◆ DESCRIPTION OF THE TASK
Each entry that follows is to be copied exactly, minus any pictures.

◆ SOURCE DATA
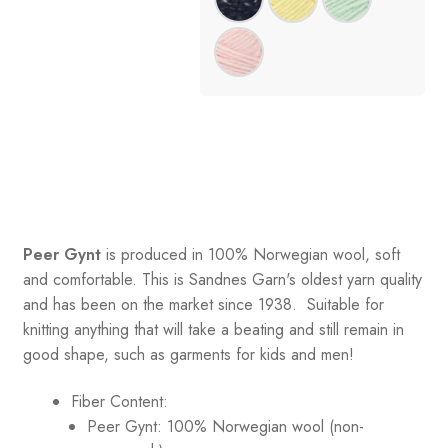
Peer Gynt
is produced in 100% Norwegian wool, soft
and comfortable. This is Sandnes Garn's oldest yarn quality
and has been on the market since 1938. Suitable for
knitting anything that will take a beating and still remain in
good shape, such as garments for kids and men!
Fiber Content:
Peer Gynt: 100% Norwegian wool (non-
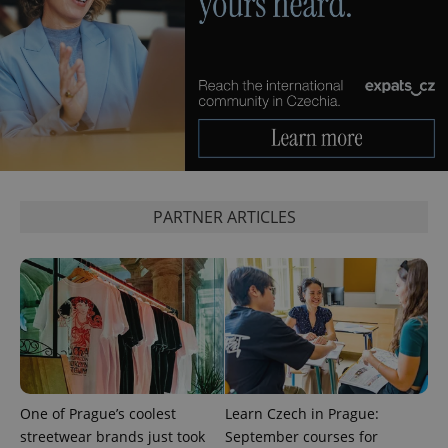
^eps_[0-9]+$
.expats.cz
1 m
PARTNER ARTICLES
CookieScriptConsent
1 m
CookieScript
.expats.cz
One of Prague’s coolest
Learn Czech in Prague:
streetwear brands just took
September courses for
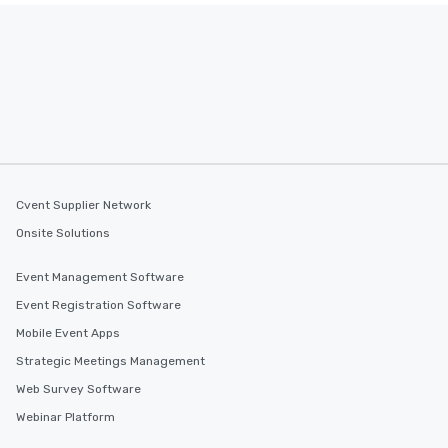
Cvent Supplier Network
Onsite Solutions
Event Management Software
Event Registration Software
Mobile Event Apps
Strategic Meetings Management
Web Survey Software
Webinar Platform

◆ OUTPUT OF THE EXERCISE
Peer Gynt
is produced in 100% Norwegian wool, soft
and comfortable. This is Sandnes Garn's oldest yarn quality
and has been on the market since 1938. Suitable for
knitting anything that will take a beating and still remain in
good shape, such as garments for kids and men!
Fiber Content:
Peer Gynt: 100% Norwegian wool (non-
^eps_[0-9]+$
.expats.cz
1 m
PARTNER ARTICLES
CookieScriptConsent
1 m
CookieScript
.expats.cz
One of Prague’s coolest
Learn Czech in Prague:
streetwear brands just took
September courses for
Cvent Supplier Network
Onsite Solutions
Event Management Software
Event Registration Software
Mobile Event Apps
Strategic Meetings Management
Web Survey Software
Webinar Platform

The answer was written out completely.